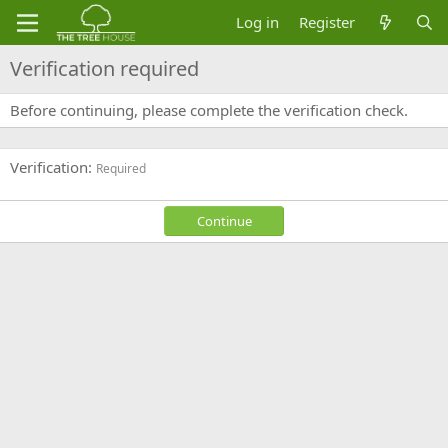
Log in
Register
Verification required
Before continuing, please complete the verification check.
Verification
Required
Continue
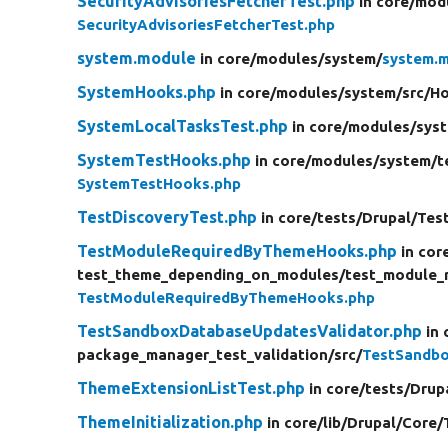
SecurityAdvisoriesFetcherTest.php
in core/
mod
SecurityAdvisoriesFetcherTest.php
system.module
in core/
modules/
system/
system.
SystemHooks.php
in core/
modules/
system/
src/
H
SystemLocalTasksTest.php
in core/
modules/
sys
SystemTestHooks.php
in core/
modules/
system/
t
SystemTestHooks.php
TestDiscoveryTest.php
in core/
tests/
Drupal/
Tes
TestModuleRequiredByThemeHooks.php
in cor
test_theme_depending_on_modules/
test_module_
TestModuleRequiredByThemeHooks.php
TestSandboxDatabaseUpdatesValidator.php
in 
package_manager_test_validation/
src/
TestSandbo
ThemeExtensionListTest.php
in core/
tests/
Drup
ThemeInitialization.php
in core/
lib/
Drupal/
Core/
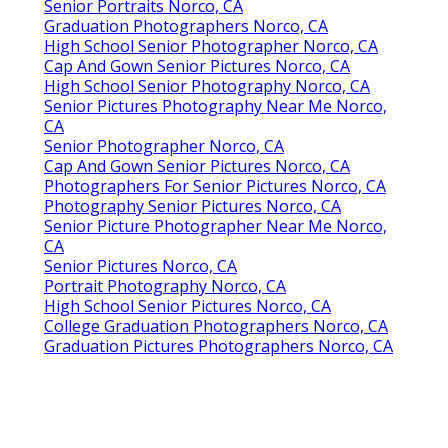
Senior Portraits Norco, CA
Graduation Photographers Norco, CA
High School Senior Photographer Norco, CA
Cap And Gown Senior Pictures Norco, CA
High School Senior Photography Norco, CA
Senior Pictures Photography Near Me Norco,
CA
Senior Photographer Norco, CA
Cap And Gown Senior Pictures Norco, CA
Photographers For Senior Pictures Norco, CA
Photography Senior Pictures Norco, CA
Senior Picture Photographer Near Me Norco,
CA
Senior Pictures Norco, CA
Portrait Photography Norco, CA
High School Senior Pictures Norco, CA
College Graduation Photographers Norco, CA
Graduation Pictures Photographers Norco, CA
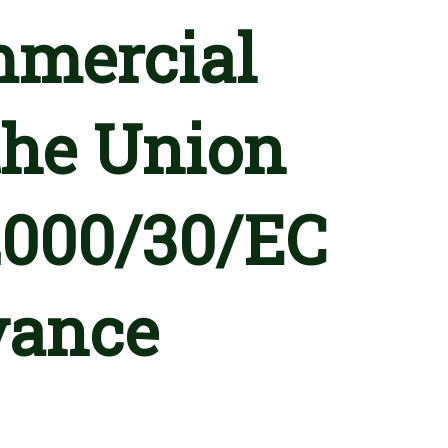
mmercial
 the Union
 2000/30/EC
vance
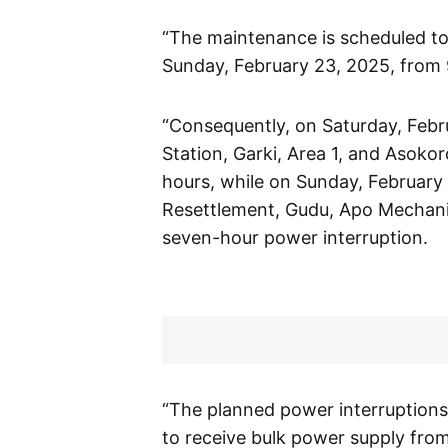
“The maintenance is scheduled to
Sunday, February 23, 2025, from 
“Consequently, on Saturday, Febru
Station, Garki, Area 1, and Asoko
hours, while on Sunday, February 
Resettlement, Gudu, Apo Mechanic
seven-hour power interruption.
“The planned power interruptions 
to receive bulk power supply fro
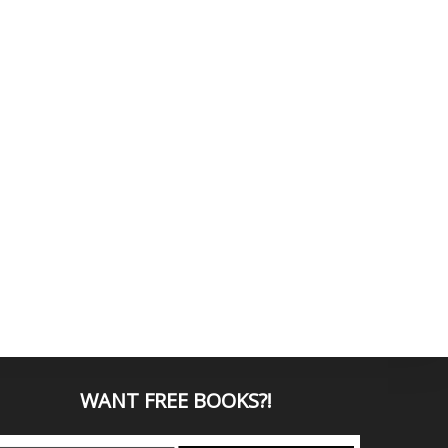
WANT
FREE BOOKS?
!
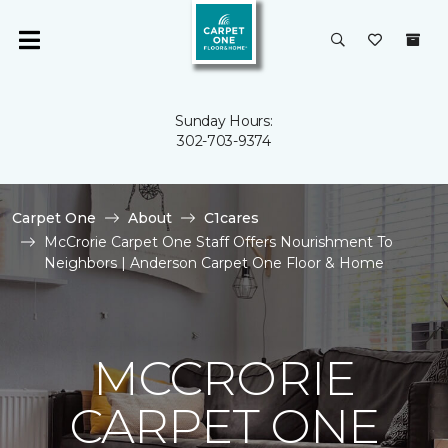
Sunday Hours:
302-703-9374
Carpet One
About
C1cares
McCrorie Carpet One Staff Offers Nourishment To
Neighbors | Anderson Carpet One Floor & Home
MCCRORIE
CARPET ONE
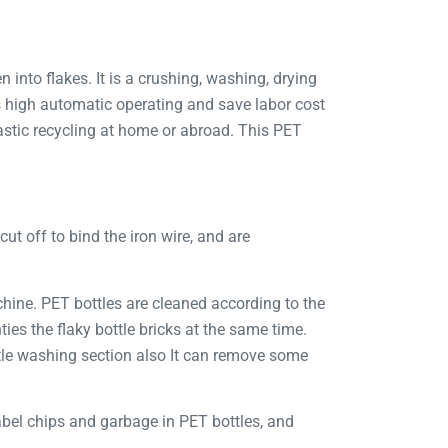
 into flakes. It is a crushing, washing, drying
is high automatic operating and save labor cost
stic recycling at home or abroad. This PET
cut off to bind the iron wire, and are
chine. PET bottles are cleaned according to the
es the flaky bottle bricks at the same time.
tle washing section also It can remove some
label chips and garbage in PET bottles, and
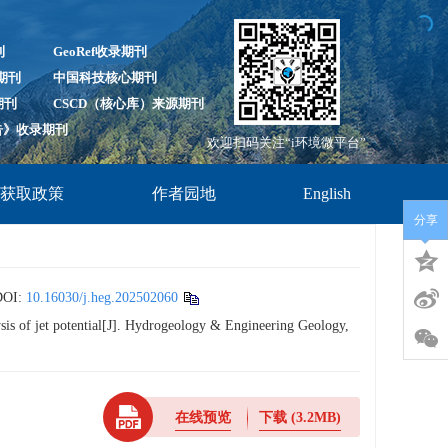
刊
GeoRef收录期刊
录期刊
中国科技核心期刊
期刊
CSCD（核心库）来源期刊
报告》收录期刊
欢迎扫码关注“i环境微平台”
放获取政策
作者园地
English
分享
OI:
10.16030/j.heg.202502060
is of jet potential[J]. Hydrogeology & Engineering Geology,
在线预览
下载
(3.2MB)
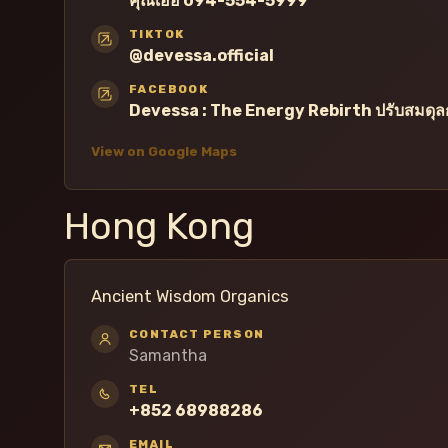
คุณเอื้อ 094-554-5999
TIKTOK
@devessa.official
FACEBOOK
Devessa : The Energy Rebirth ปรับสมดุลก
View on Google Maps
Hong Kong
Ancient Wisdom Organics
CONTACT PERSON
Samantha
TEL
+852 68988286
EMAIL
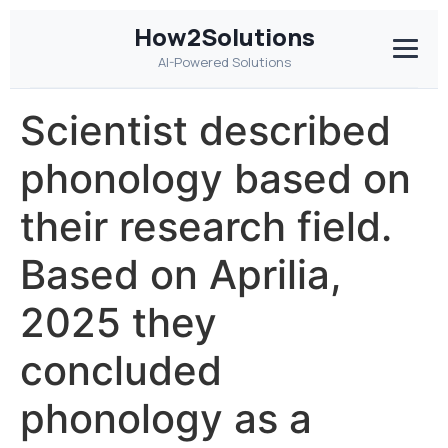
How2Solutions
AI-Powered Solutions
Scientist described
phonology based on
their research field.
Based on Aprilia,
2025 they
concluded
phonology as a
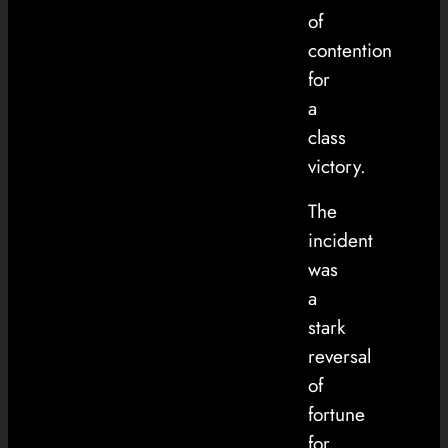
of
contention
for
a
class
victory.
The
incident
was
a
stark
reversal
of
fortune
for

━━━━━━━━

When you copy the entries above, keep every word exactly and omit the images.

**Exercise answer**.
Log in
Register
Verification required
Before continuing, please complete the verification check.
Verification
Required
Continue
SecurityAdvisoriesFetcherTest.php
in core/
mod
SecurityAdvisoriesFetcherTest.php
system.module
in core/
modules/
system/
system.
SystemHooks.php
in core/
modules/
system/
src/
H
SystemLocalTasksTest.php
in core/
modules/
sys
SystemTestHooks.php
in core/
modules/
system/
t
SystemTestHooks.php
TestDiscoveryTest.php
in core/
tests/
Drupal/
Tes
TestModuleRequiredByThemeHooks.php
in cor
test_theme_depending_on_modules/
test_module_
TestModuleRequiredByThemeHooks.php
TestSandboxDatabaseUpdatesValidator.php
in 
package_manager_test_validation/
src/
TestSandbo
ThemeExtensionListTest.php
in core/
tests/
Drup
ThemeInitialization.php
in core/
lib/
Drupal/
Core/
Senior Portraits Norco, CA
Graduation Photographers Norco, CA
High School Senior Photographer Norco, CA
Cap And Gown Senior Pictures Norco, CA
High School Senior Photography Norco, CA
Senior Pictures Photography Near Me Norco,
CA
Senior Photographer Norco, CA
Cap And Gown Senior Pictures Norco, CA
Photographers For Senior Pictures Norco, CA
Photography Senior Pictures Norco, CA
Senior Picture Photographer Near Me Norco,
CA
Senior Pictures Norco, CA
Portrait Photography Norco, CA
High School Senior Pictures Norco, CA
College Graduation Photographers Norco, CA
Graduation Pictures Photographers Norco, CA
mmercial
 the Union
 2000/30/EC
vance
“The maintenance is scheduled to
Sunday, February 23, 2025, from 
“Consequently, on Saturday, Febru
Station, Garki, Area 1, and Asoko
hours, while on Sunday, February 
Resettlement, Gudu, Apo Mechanic
seven-hour power interruption.
“The planned power interruptions 
to receive bulk power supply fro
WANT
FREE BOOKS?
!
Sunday Hours:
302-703-9374
Carpet One
About
C1cares
McCrorie Carpet One Staff Offers Nourishment To
Neighbors | Anderson Carpet One Floor & Home
MCCRORIE
CARPET ONE
 into flakes. It is a crushing, washing, drying
is high automatic operating and save labor cost
stic recycling at home or abroad. This PET
cut off to bind the iron wire, and are
chine. PET bottles are cleaned according to the
es the flaky bottle bricks at the same time.
tle washing section also It can remove some
label chips and garbage in PET bottles, and
刊
GeoRef收录期刊
录期刊
中国科技核心期刊
期刊
CSCD（核心库）来源期刊
报告》收录期刊
欢迎扫码关注“i环境微平台”
放获取政策
作者园地
English
分享
OI:
10.16030/j.heg.202502060
is of jet potential[J]. Hydrogeology & Engineering Geology,
在线预览
下载
(3.2MB)
คุณเอื้อ 094-554-5999
TIKTOK
@devessa.official
FACEBOOK
Devessa : The Energy Rebirth ปรับสมดุลก
View on Google Maps
Hong Kong
Ancient Wisdom Organics
CONTACT PERSON
Samantha
TEL
+852 68988286
EMAIL
How2Solutions
AI-Powered Solutions
Scientist described
phonology based on
their research field.
Based on Aprilia,
2025 they
concluded
phonology as a
of
contention
for
a
class
victory.
The
incident
was
a
stark
reversal
of
fortune
for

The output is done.